Your current content marketing strategy is doing well and everyone’s mighty pleased with the results it is bringing in. But when you’re asked to finally put it down on a document – stepwise, it seems nothing short of a challenge thrown in front of you.
Now, effective content marketing strategies are extremely flexible – you find a platform to syndicate your content and you just do it without thinking twice! Of course, in a trackable manner.
But when you’re asked to put it down so that the rest of the team can work together on it, you need to do it. Now hunting for the most suitable layout for your content strategy on the internet, can be a daunting task. Don’t believe us? Type in ‘content marketing strategy template’ and see how the search results bombard you.

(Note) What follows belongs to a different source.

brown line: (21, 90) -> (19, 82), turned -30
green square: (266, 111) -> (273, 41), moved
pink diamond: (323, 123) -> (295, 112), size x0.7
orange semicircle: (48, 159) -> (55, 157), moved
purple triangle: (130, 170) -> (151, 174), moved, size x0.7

We at Exit Bee, are working on a content strategy as well – yes, we have one in place but we keep optimizing it – penning it down, basically. So after scavenging through what’s available, identifying what’s not, we came up with our own approach to creating a content marketing plan that won’t take you ages to understand or follow.
So let’s walk through creating a content marketing strategy from scratch, that leads you right up to your end goal by giving all the marketing efforts a direction!

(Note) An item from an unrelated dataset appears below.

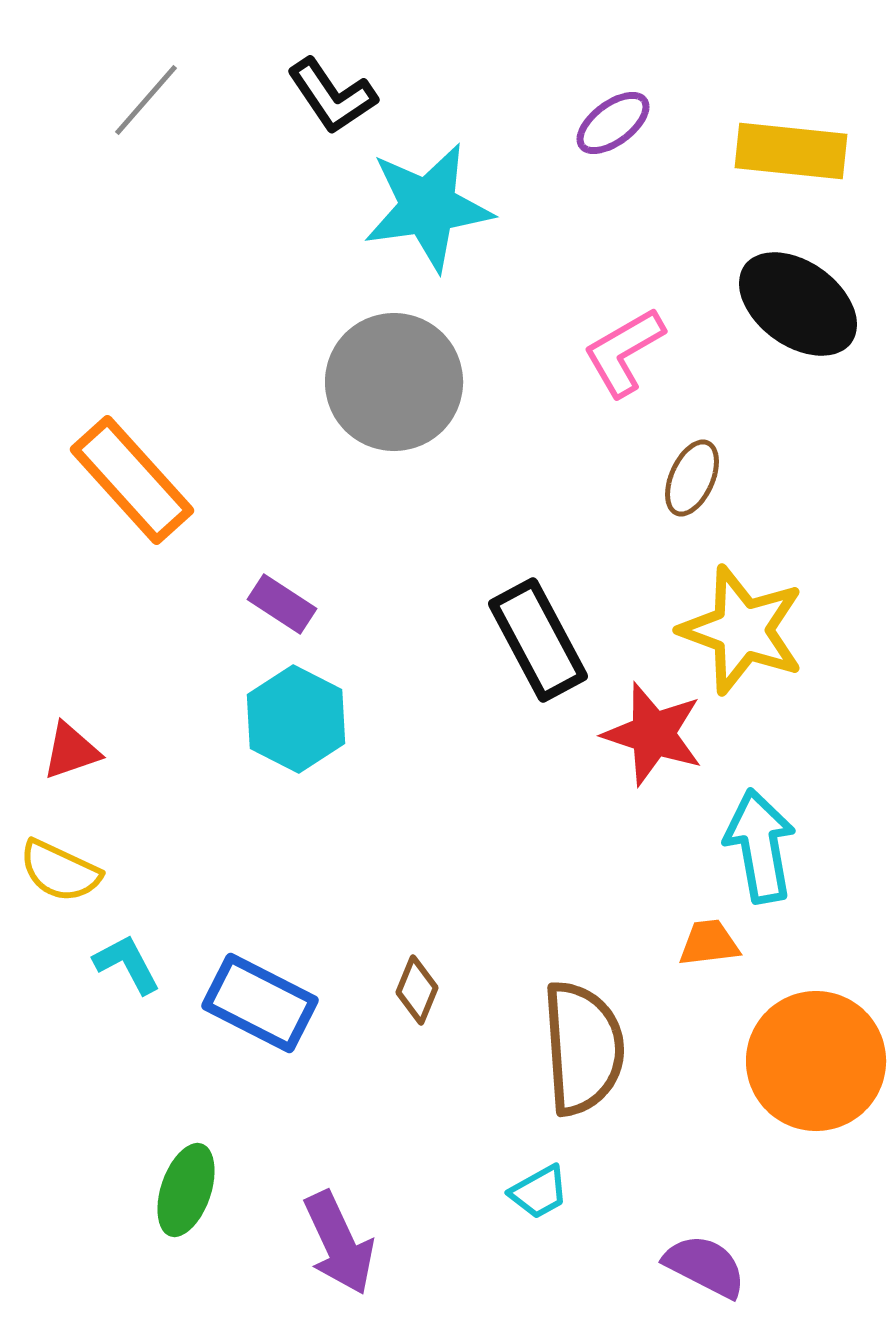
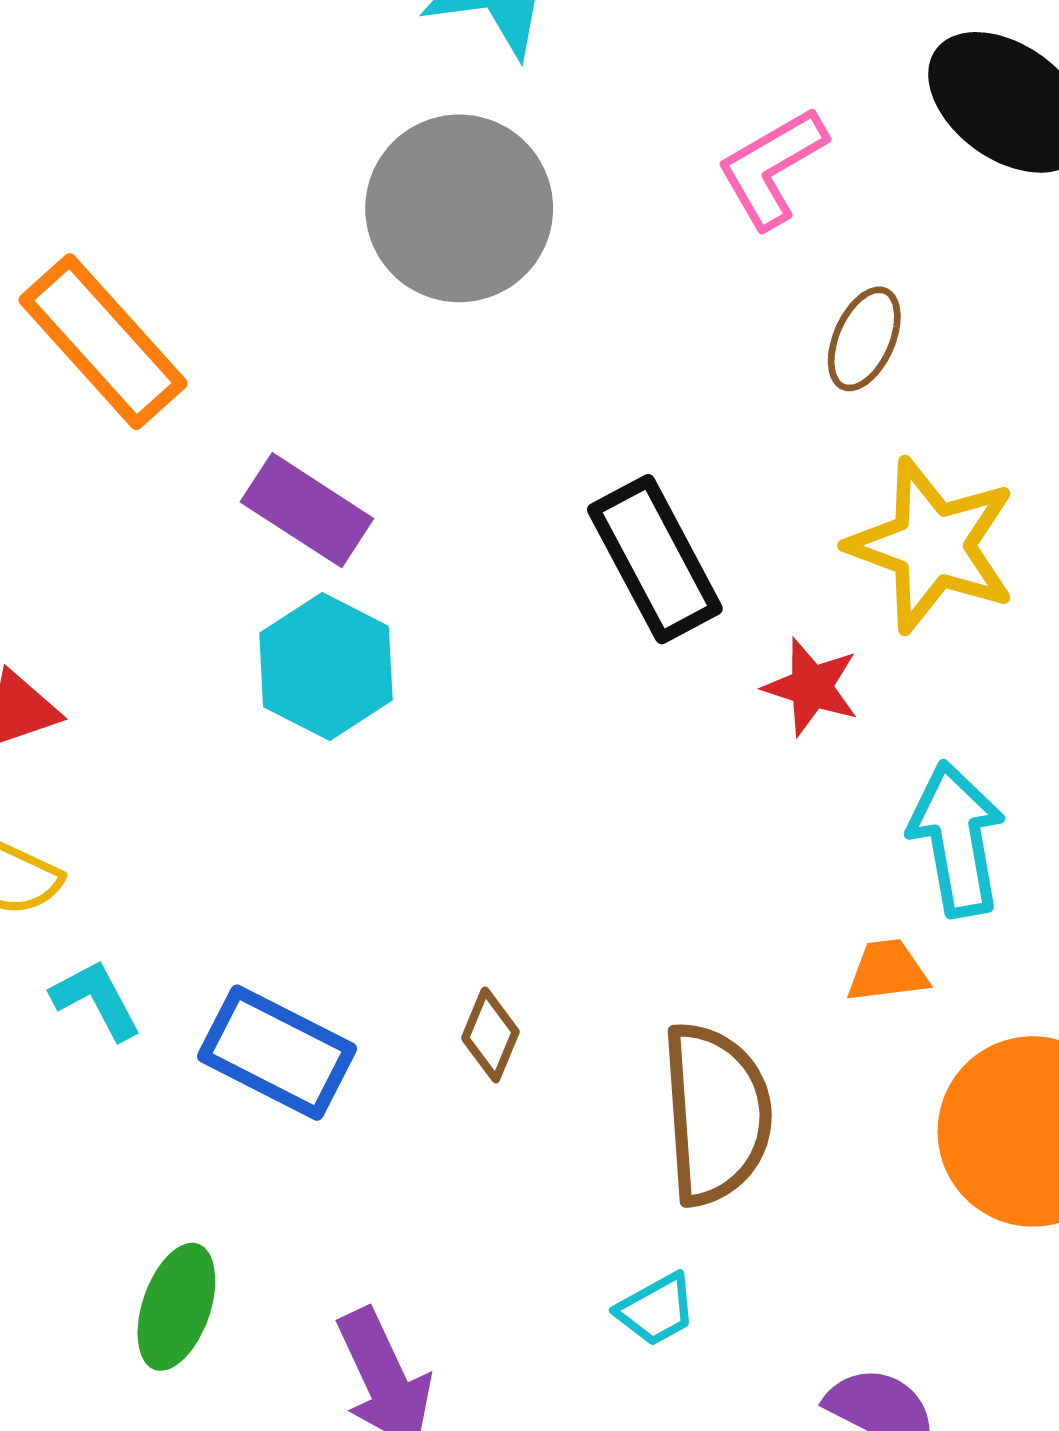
purple rectangle: (282, 604) -> (307, 510), size x1.4
red star: (653, 734) -> (811, 687), size x0.7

Step 1: Create a general outline
A content marketing strategy can get really elaborate sometimes – you don’t always understand where to stop or what to include. So lay down the basics by defining everything you need to cover –
- why are we creating content ?
- who are we addressing?
- what types of content do we need?
- where are we going to use it ?
- what are the end goals?
Creating this general outline will give your research and ideas the much needed direction it needs. The need to answer these questions will make you stick to the point and not waver from it.
Step 2: Identify your goals – micro and macro
Yes, this is where you actually go back to all that you have been doing or plan to do for your business to define the ‘end goal’. No matter how big or how small it is, you need to define it in a realistic way – because this is going to be the document you come back to for comparison of results once execution starts.
But remember, every goal you jot down, needs to be: specific, measurable, achievable, realistic and timely.
A great way to define the goals for your content marketing strategy is to take a look at what your other marketing goals look like, and how content can help achieve them. Even though most businesses have separate resources for managing digital and content marketing, it is a wise idea to find a middle ground and collaborate on the strategy.
Here are a few questions you and your team can start with:
- what are your monthly goals – objective wise?
- how much content is required to compliment those goals?
- what are the key performance indicators for content performance?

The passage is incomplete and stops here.